Pero no es tan sencillo como asistir al tiempo en su ordinaria versión de los días encadenados. El Bicentenario marca un hito gigante para los argentinos de todos los tiempos, en especial, para los hacedores del hito original, pues lo que viene a decir esta fecha es que aquella decisión sigue viva.

El 25 de Mayo de 1810 no nos hizo argentinos, pero disparó el devenir de la historia que nos haría finalmente argentinos, una vez que, fatalmente, se confirmaron fronteras internas en esa inmensidad que era la América española o la América morena, amalgamada por el idioma y la religión del colonizador, pero también por las tremendas ganas de romper las cadenas para convertirnos en seres humanos con aspiraciones de dignidad. Es posible que no tengamos idea de lo que encendía entonces la palabra libertad.

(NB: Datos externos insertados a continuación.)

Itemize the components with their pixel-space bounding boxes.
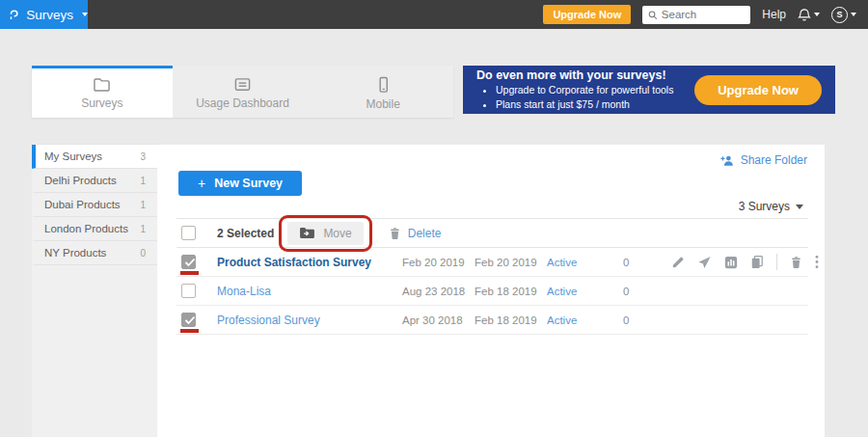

Y no fue tan sencillo como abrir el paraguas e ir a la Plaza de Mayo a preguntar de qué se trata. Hubo que pelear, que sangrar y que morir para hacer una patria. Cualquiera de los que murieron por el fuego del imperio español, despiadado como todos los imperios, acaso cerró los ojos pensando en la victoria, y que el tiempo confirmara esa victoria con el paso de los siglos. Y desde ese mismo día 25 hubo que pelear, sangrar y morir entre nosotros en la lucha por decidir un destino de país, lucha que, en otra medida, todavía nos estamos dando, aunque ahora pase por las urnas y la televisión.

Nuestra gran fecha, acaso, es el 9 de Julio, pues ahí no titubeamos ni ensayamos: le pusimos la firma a la decisión de ser libres e independientes de cualquier dominio extranjero. Fue, entonces, cuando nos largamos, definitivamente, a ser nosotros en un lugar del mundo y a través del tiempo. Pero el 25 de Mayo de 1810 fue la semilla de esa decisión.

Estos 200 años son un marca de orgullo que nos pertenece, pues no tendría ningún sentido si nosotros no insistiéramos en ser argentinos, no como si se tratara de una elección, sino de una afirmación de lo que recibimos como herencia, con profunda vocación de transmitirlo a quienes vienen detrás en el tiempo.

Somos varios pueblos los que celebramos el Bicentenario en estos meses. Y si es ahora que las brevas están maduras, por fin, es posible que volvamos a ser parte del gran pueblo latinoamericano. Es una cuestión de libertad y dignidad, como hace dos siglos.